DESCRIPTION OF THE TASK: A word-for-word copy of the lines from the one holding "Look at this" through the final line of the records below is the only output asked for.

SOURCE MATERIAL:
********
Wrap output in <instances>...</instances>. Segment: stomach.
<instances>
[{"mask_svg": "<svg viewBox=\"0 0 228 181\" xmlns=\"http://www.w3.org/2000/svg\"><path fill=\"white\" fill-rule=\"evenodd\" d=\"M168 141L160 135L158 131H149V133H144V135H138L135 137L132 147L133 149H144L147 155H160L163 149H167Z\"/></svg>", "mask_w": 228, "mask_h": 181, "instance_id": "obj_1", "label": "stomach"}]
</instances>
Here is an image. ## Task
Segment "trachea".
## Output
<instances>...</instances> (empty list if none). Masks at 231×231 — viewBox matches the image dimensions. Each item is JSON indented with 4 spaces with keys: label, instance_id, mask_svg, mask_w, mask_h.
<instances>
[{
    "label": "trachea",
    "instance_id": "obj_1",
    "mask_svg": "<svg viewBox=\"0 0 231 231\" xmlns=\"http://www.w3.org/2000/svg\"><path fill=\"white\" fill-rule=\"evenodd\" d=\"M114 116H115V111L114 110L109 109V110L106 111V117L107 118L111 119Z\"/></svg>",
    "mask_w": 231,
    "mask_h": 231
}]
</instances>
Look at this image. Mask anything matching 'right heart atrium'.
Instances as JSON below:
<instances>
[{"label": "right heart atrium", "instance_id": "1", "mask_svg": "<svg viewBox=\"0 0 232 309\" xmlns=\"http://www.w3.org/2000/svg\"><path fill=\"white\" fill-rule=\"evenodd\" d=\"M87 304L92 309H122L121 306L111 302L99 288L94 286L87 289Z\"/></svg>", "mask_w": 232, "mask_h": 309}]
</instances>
********
ANSWER:
Look at this image. Mask anything matching 'right heart atrium'.
Instances as JSON below:
<instances>
[{"label": "right heart atrium", "instance_id": "1", "mask_svg": "<svg viewBox=\"0 0 232 309\" xmlns=\"http://www.w3.org/2000/svg\"><path fill=\"white\" fill-rule=\"evenodd\" d=\"M87 304L92 309H122L121 306L111 302L99 288L94 286L87 289Z\"/></svg>", "mask_w": 232, "mask_h": 309}]
</instances>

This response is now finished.